I ensconce myself on Dubai’s most famous parcel of land, the manmade Palm Island at Atlantis, a glammed-out property that affords access to some of the city’s most unusual experiences. High rollers can book the 10,000-sqauare-foot Royal Suite, where the soap is flecked with solid gold, or the Neptune Suite, where the walls face the aquarium. Mere mortals (like myself) book spacious rooms with views of the Dubai skyline and the waterfront.

You need not be an overnight guest in order to delve into the resort’s activities such as the waterpark, dolphin and sea lion encounters, the Lost Chamber Aquarium (home to more than 65,000 marine animals), and high-end shops. You can snorkel, Scuba and PADI (Professional Association of Diving Instructors) certify in the property’s lagoon. And, this just may be the only (safe) place to hand feed sharks and stingrays after sunset.
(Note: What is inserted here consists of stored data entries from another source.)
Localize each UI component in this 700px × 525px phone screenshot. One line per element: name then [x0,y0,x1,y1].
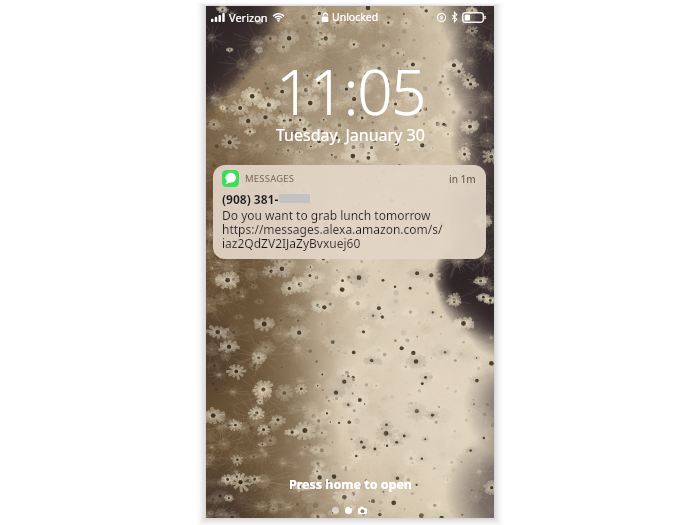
button[interactable]: MESSAGES [213,165,486,259]
staticText: Do you want to grab lunch tomorrow https… [222,207,443,251]
staticText: Unlocked [332,10,379,24]
button[interactable]: Page 1 [332,507,339,514]
button[interactable]: Page 2 [345,507,352,514]
staticText: (908) 381- [222,191,279,207]
button[interactable]: Camera [358,506,369,515]
staticText: in 1m [449,172,476,186]
staticText: Verizon [229,10,268,25]
staticText: MESSAGES [245,172,295,185]
staticText: 11:05 [276,49,425,133]
staticText: Press home to open [289,476,412,493]
staticText: Tuesday, January 30 [276,124,425,146]
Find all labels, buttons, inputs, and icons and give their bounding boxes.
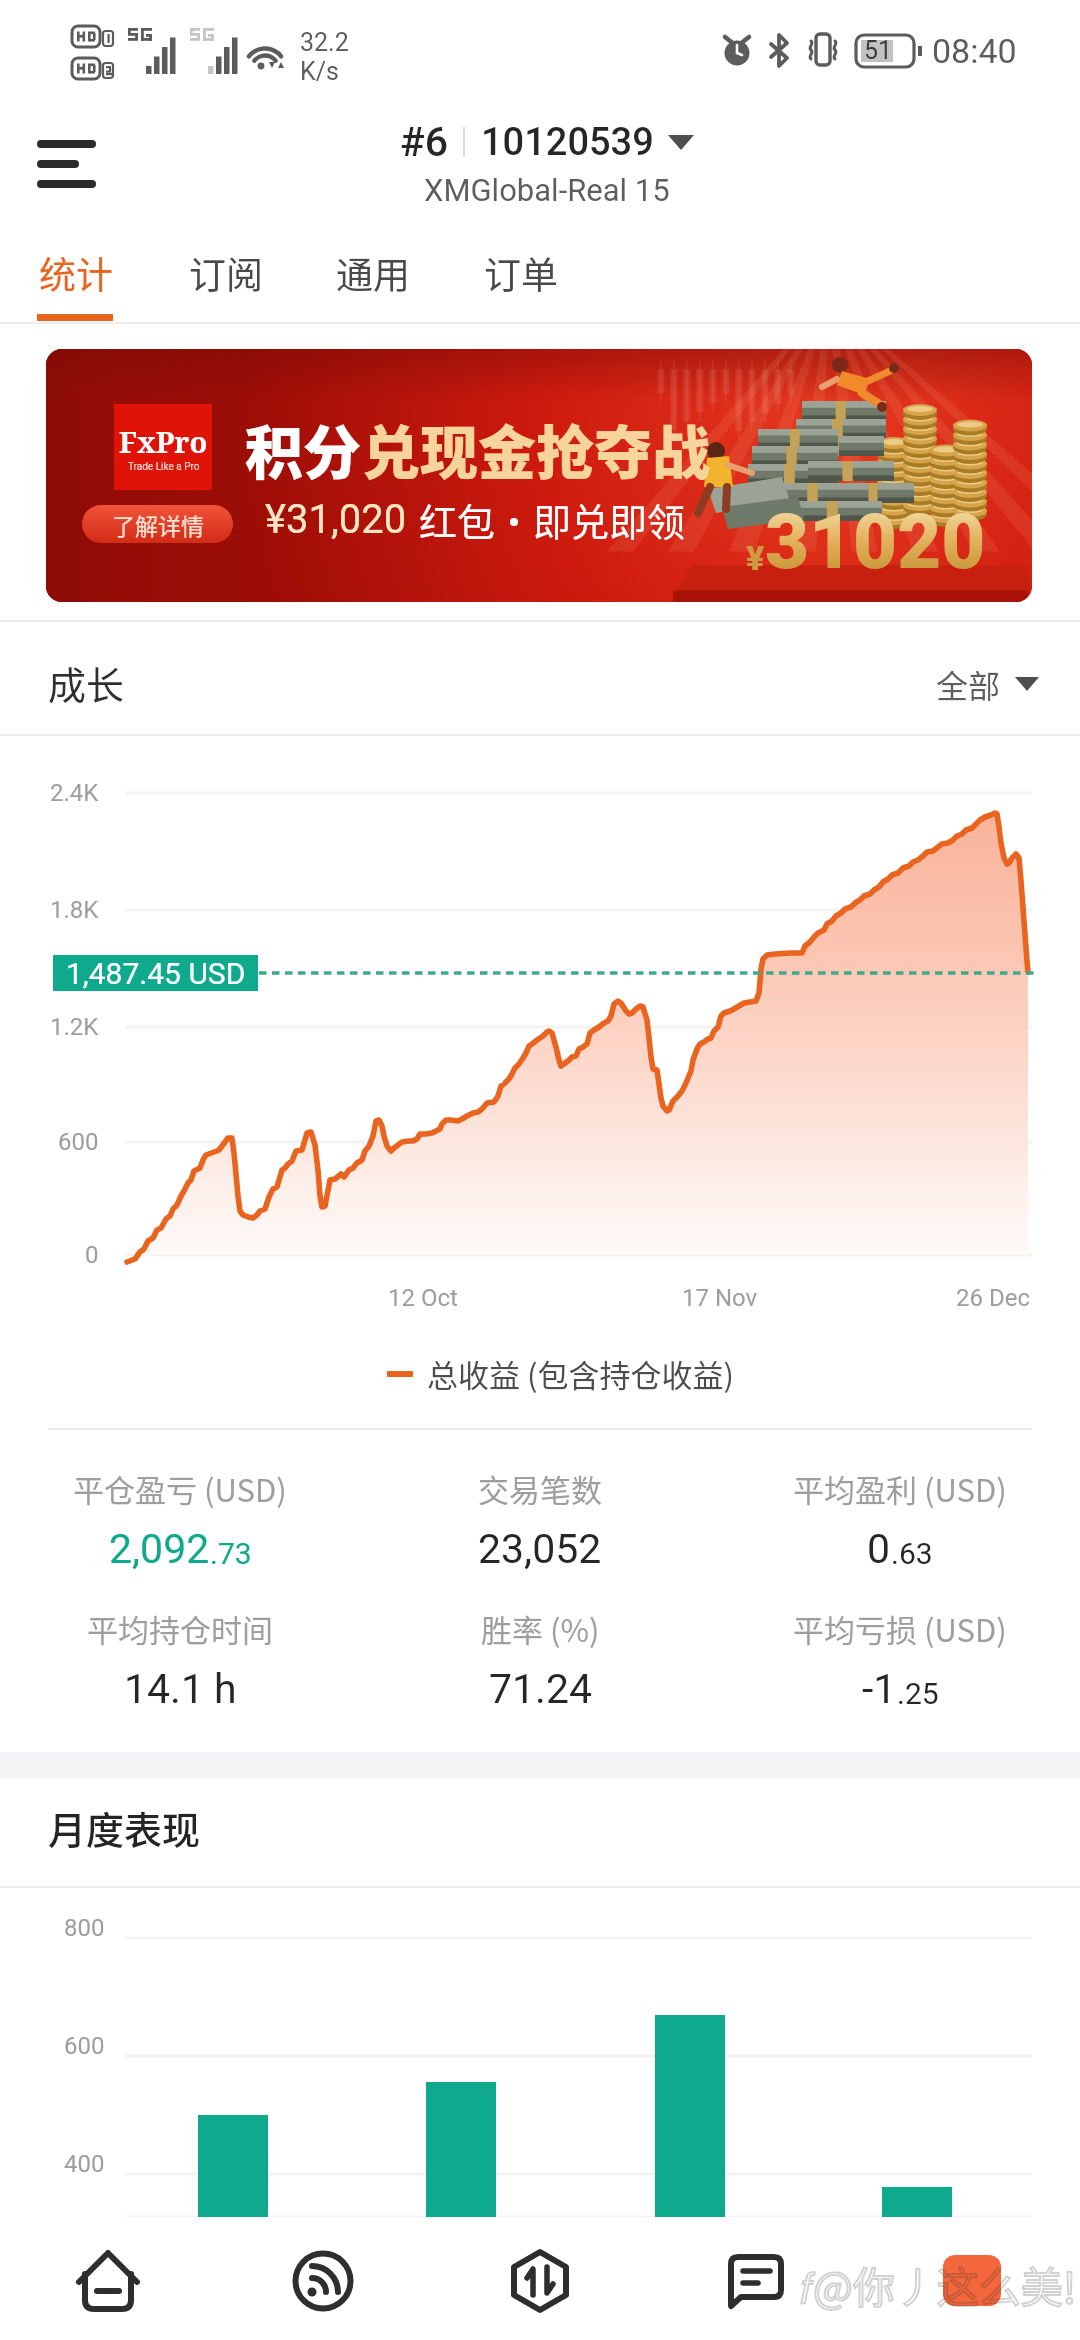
staticText: 订阅 (189, 246, 263, 300)
button[interactable]: Signals (243, 2222, 403, 2340)
staticText: 31020 (765, 497, 986, 586)
staticText: 51 (864, 36, 893, 65)
button[interactable]: 订阅 (159, 238, 293, 324)
staticText: 平仓盈亏 (USD) (73, 1466, 287, 1511)
staticText: 全部 (936, 661, 1001, 707)
staticText: 0 (85, 1241, 99, 1269)
staticText: 平均亏损 (USD) (793, 1606, 1007, 1651)
button[interactable]: Menu (22, 122, 112, 206)
button[interactable]: 订单 (454, 238, 588, 324)
staticText: 月度表现 (48, 1800, 201, 1855)
button[interactable]: Home (28, 2222, 188, 2340)
staticText: 14.1 h (124, 1665, 237, 1713)
staticText: 10120539 (481, 120, 654, 165)
staticText: 积分 (245, 407, 362, 491)
staticText: 𝑓@你丿这么美! (800, 2254, 1077, 2315)
staticText: 成长 (48, 655, 125, 710)
staticText: ¥31,020 (265, 496, 407, 543)
staticText: 兑现金抢夺战 (362, 407, 711, 491)
button[interactable]: #6 (400, 118, 694, 166)
staticText: 0 (867, 1525, 891, 1573)
staticText: .25 (897, 1676, 939, 1711)
staticText: ¥ (746, 538, 765, 578)
staticText: 800 (64, 1914, 105, 1942)
staticText: 26 Dec (956, 1284, 1030, 1312)
staticText: 2,092 (109, 1525, 210, 1573)
button[interactable]: Trade (460, 2222, 620, 2340)
button[interactable]: ¥ (46, 349, 1032, 602)
button[interactable]: 全部 (936, 661, 1039, 707)
staticText: 订单 (484, 246, 558, 300)
staticText: 交易笔数 (478, 1466, 602, 1511)
staticText: 胜率 (%) (481, 1606, 600, 1651)
staticText: 2.4K (50, 779, 99, 807)
staticText: .73 (210, 1536, 252, 1571)
staticText: 1,487.45 USD (66, 956, 246, 991)
staticText: 17 Nov (682, 1284, 758, 1312)
staticText: Trade Like a Pro (128, 461, 200, 473)
staticText: #6 (400, 118, 449, 166)
staticText: 统计 (39, 246, 113, 300)
staticText: 通用 (336, 246, 410, 300)
staticText: 08:40 (932, 31, 1017, 71)
staticText: 600 (58, 1128, 99, 1156)
staticText: 1.2K (50, 1013, 99, 1041)
staticText: 平均持仓时间 (87, 1606, 273, 1651)
staticText: 1.8K (50, 896, 99, 924)
button[interactable]: 统计 (9, 238, 143, 324)
staticText: 平均盈利 (USD) (793, 1466, 1007, 1511)
staticText: 总收益 (包含持仓收益) (427, 1351, 734, 1396)
staticText: 600 (64, 2032, 105, 2060)
staticText: .63 (891, 1536, 933, 1571)
staticText: XMGlobal-Real 15 (424, 172, 670, 208)
staticText: FxPro (119, 422, 208, 461)
staticText: 32.2 (300, 28, 349, 57)
staticText: 400 (64, 2150, 105, 2178)
staticText: 了解详情 (112, 508, 204, 541)
button[interactable]: 了解详情 (82, 505, 233, 543)
staticText: -1 (862, 1665, 897, 1713)
button[interactable]: Chat (676, 2222, 836, 2340)
button[interactable]: 通用 (306, 238, 440, 324)
staticText: 红包·即兑即领 (419, 492, 686, 547)
staticText: 71.24 (489, 1665, 592, 1713)
staticText: 23,052 (478, 1525, 602, 1573)
staticText: 12 Oct (388, 1284, 458, 1312)
staticText: K/s (300, 57, 339, 86)
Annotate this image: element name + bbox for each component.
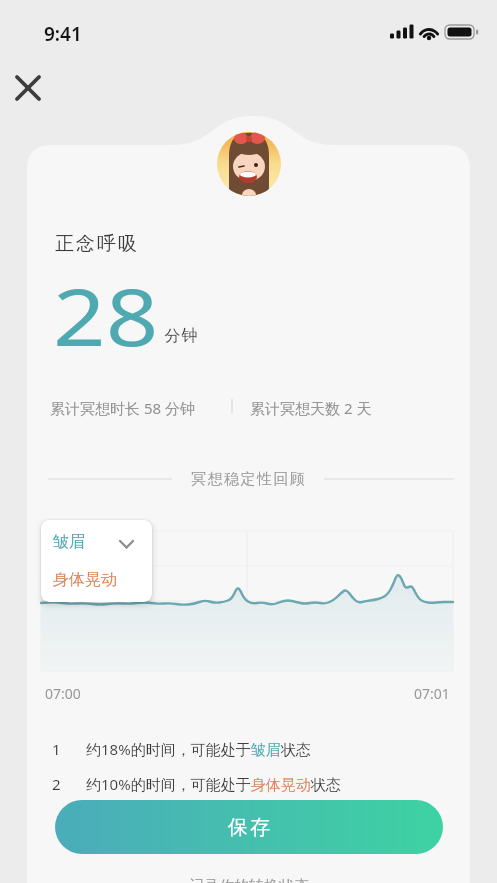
staticText: 2: [52, 774, 61, 794]
staticText: 保存: [227, 815, 271, 840]
staticText: 记录你的转换状态: [189, 877, 309, 883]
staticText: 累计冥想天数 2 天: [250, 398, 372, 418]
staticText: 冥想稳定性回顾: [191, 470, 307, 489]
button[interactable]: 保存: [55, 800, 443, 854]
staticText: 07:01: [414, 684, 450, 703]
staticText: 正念呼吸: [54, 232, 138, 256]
staticText: 07:00: [45, 684, 81, 703]
button[interactable]: [8, 68, 48, 108]
staticText: 约10%的时间，可能处于身体晃动状态: [86, 774, 341, 794]
staticText: 皱眉: [53, 532, 85, 552]
button[interactable]: 皱眉: [41, 520, 152, 602]
staticText: 身体晃动: [53, 570, 117, 590]
staticText: 累计冥想时长 58 分钟: [50, 398, 195, 418]
staticText: 9:41: [44, 21, 82, 47]
staticText: 约18%的时间，可能处于皱眉状态: [86, 739, 311, 759]
staticText: 分钟: [164, 326, 198, 346]
staticText: 1: [52, 739, 61, 759]
staticText: 28: [53, 263, 159, 369]
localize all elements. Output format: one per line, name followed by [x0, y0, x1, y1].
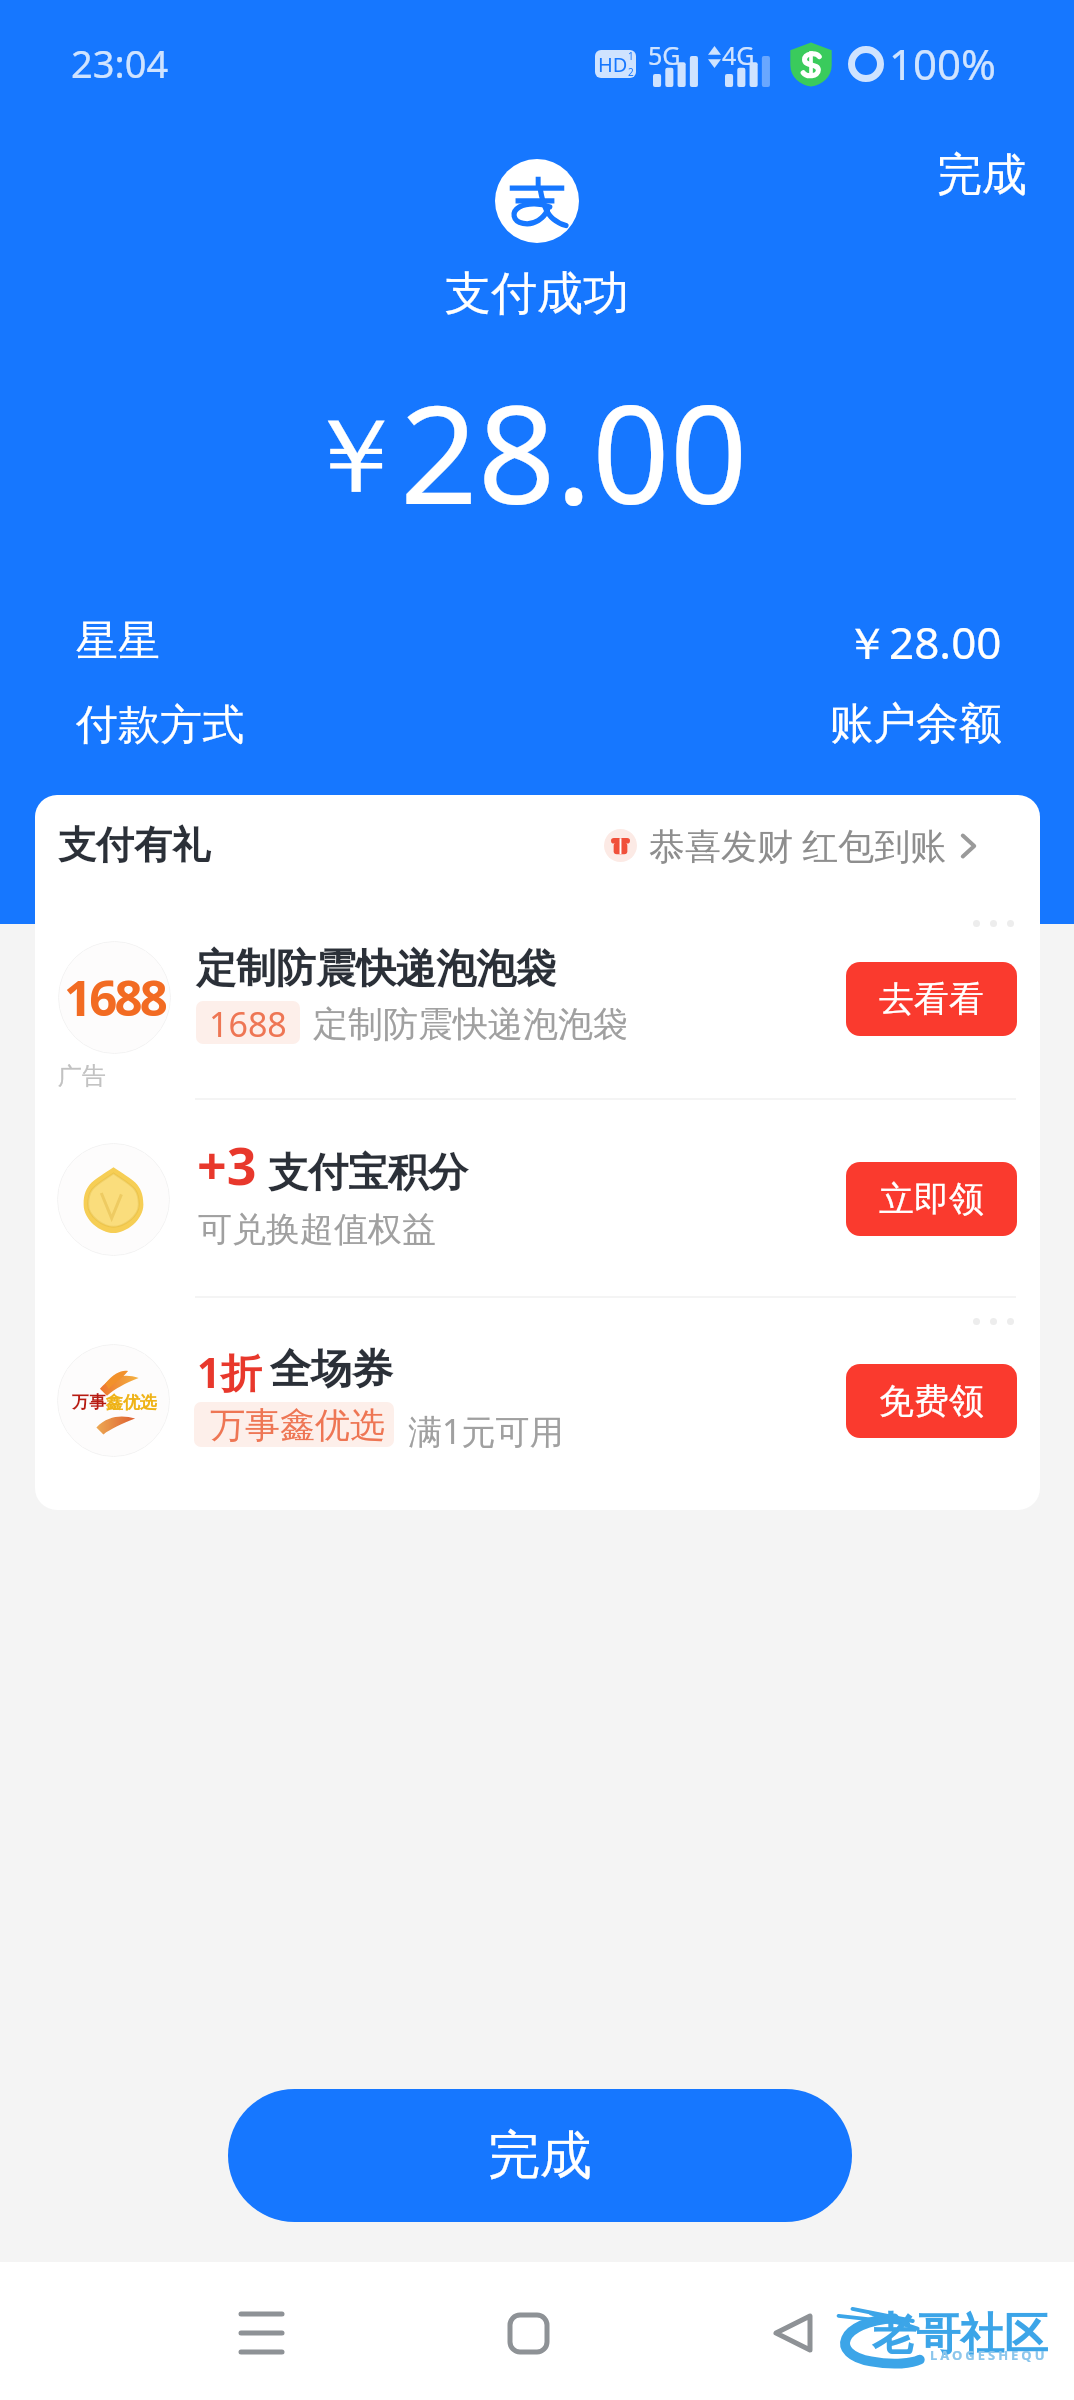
staticText: 星星	[76, 615, 160, 668]
staticText: 满1元可用	[408, 1408, 564, 1454]
staticText: LAOGESHEQU	[930, 2346, 1048, 2364]
staticText: ￥	[303, 392, 407, 523]
staticText: 1折	[197, 1344, 262, 1400]
staticText: 5G	[648, 38, 681, 72]
staticText: 定制防震快递泡泡袋	[313, 1002, 628, 1046]
staticText: 支付成功	[445, 265, 629, 323]
button[interactable]: Home	[483, 2288, 573, 2378]
staticText: 完成	[937, 147, 1027, 204]
button[interactable]	[0, 918, 1074, 1098]
staticText: 1688	[209, 1001, 287, 1044]
staticText: 鑫优选	[106, 1392, 157, 1413]
button[interactable]	[0, 1098, 1074, 1296]
staticText: 1	[628, 50, 634, 63]
button[interactable]: 恭喜发财 红包到账	[598, 815, 987, 876]
staticText: 万事	[72, 1392, 106, 1413]
staticText: 付款方式	[76, 699, 244, 752]
staticText: 立即领	[879, 1177, 984, 1221]
staticText: ￥28.00	[845, 612, 1002, 672]
staticText: 万事鑫优选	[210, 1403, 385, 1447]
button[interactable]: 立即领	[846, 1162, 1017, 1236]
staticText: +3	[197, 1129, 257, 1200]
staticText: 老哥社区	[872, 2307, 1048, 2362]
button[interactable]: 去看看	[846, 962, 1017, 1036]
staticText: 23:04	[71, 37, 169, 89]
staticText: 100%	[889, 35, 996, 92]
staticText: 去看看	[879, 977, 984, 1021]
button[interactable]: Back	[748, 2288, 838, 2378]
staticText: 免费领	[879, 1379, 984, 1423]
button[interactable]: 免费领	[846, 1364, 1017, 1438]
staticText: 广告	[58, 1061, 106, 1091]
button[interactable]: Recent apps	[216, 2288, 306, 2378]
button[interactable]: 完成	[228, 2089, 852, 2222]
staticText: 4G	[722, 38, 755, 72]
staticText: 2	[628, 65, 634, 78]
staticText: 支付宝积分	[268, 1147, 468, 1197]
staticText: 定制防震快递泡泡袋	[196, 943, 556, 993]
staticText: 可兑换超值权益	[198, 1208, 436, 1251]
staticText: 28.00	[400, 359, 748, 544]
staticText: 恭喜发财 红包到账	[649, 821, 947, 870]
staticText: 1688	[64, 964, 165, 1031]
staticText: HD	[598, 51, 628, 78]
staticText: 支付有礼	[58, 821, 210, 869]
button[interactable]: Done	[921, 133, 1043, 218]
button[interactable]	[0, 1296, 1074, 1510]
staticText: 账户余额	[830, 697, 1002, 751]
staticText: 全场券	[270, 1344, 393, 1396]
staticText: 完成	[488, 2123, 592, 2189]
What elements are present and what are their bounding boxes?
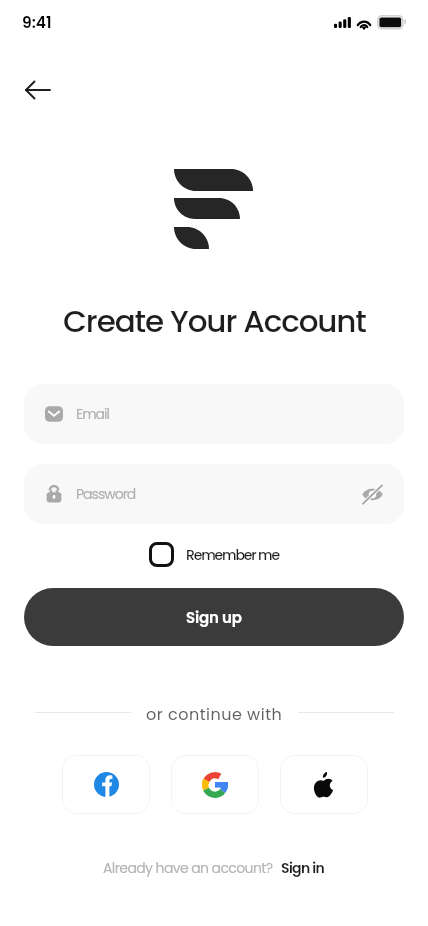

For me, the highlight was the resort’s ShuiQi Spa, a two-story oasis with a trickling water wall and a celestial domed ceiling. I booked a 30-minute ZeroBody floating treatment that promised to ease jetlag, which after a 14-hour flight, I desperately needed. I lay on a water mattress pulsing with LED lights from which I was guided into a meditative state. The treatment was said to stimulate circulation and perhaps it did, but its other claim to fame–relaxation–was evident.

One of Dubai’s most extraordinary restaurants, the glowing underwater Ossiano, is one of the big draws at Atlantis. The menu naturally nods towards the sea, which can make you feel just a touch uncomfortable as you watch your dinner’s brethren swim past. The night I dined here, it didn’t take long before a 600-pound grouper fixed an intense and persistent stare at my dining companion.

To experience the essence of Dubai, though, you will have to resist the gravitational pull of Atlantis and head a few miles into downtown. The city is known for its steady march of high-rise towers, which dazzle and disorient, like the Burj Khalifa, the tallest building in the world, which soars 2,722 feet. Because Dubai is poised to host the World Expo in 2020, the skyline continues to be populated with construction cranes.

As for the famed malls of Dubai, these temples of retail don’t disappoint. There are dancing fountains, a huge array of boutiques from Chanel to local silk shops, and if you hit the Mall of the Emirates, an indoor ski slope. The malls are your best chance to brush elbows with locals: men in kanduras, ankle-length white cotton shirts, and women in everything from black burqas to daisy duke shorts.

You can still discover pockets of traditional Arab life near to the new downtown. Take an abra, a traditional wooden boat, for the most atmospheric transfer across the Dubai Creek, and land at the docks steps from the souk. As you navigate the warren of narrow lanes that weave through the souks, the kaleidoscope of scents that waft from the stalls stand testament to a time not so long ago and prior to the oil boom when this was a thriving regional center, well regarded for its perfume and spice trades throughout the Arab world.

After exploring the souk, I hail a taxi back to my home base at the Atlantis. As I’m sped along the fast new highway, the frenzy of the traditional neighborhood of squat buildings and dusty intersections gives way to the orderly new downtown with its gleaming skyscrapers. As we pull onto the dramatic drive that leads to Palm Island, I spot a Lamborghini, this one canary yellow. It zooms past my dinged up taxicab, and I can’t help but smile as the driver’s white ghutrah (headscarf) flutters in the wind before the car disappears as if a mirage.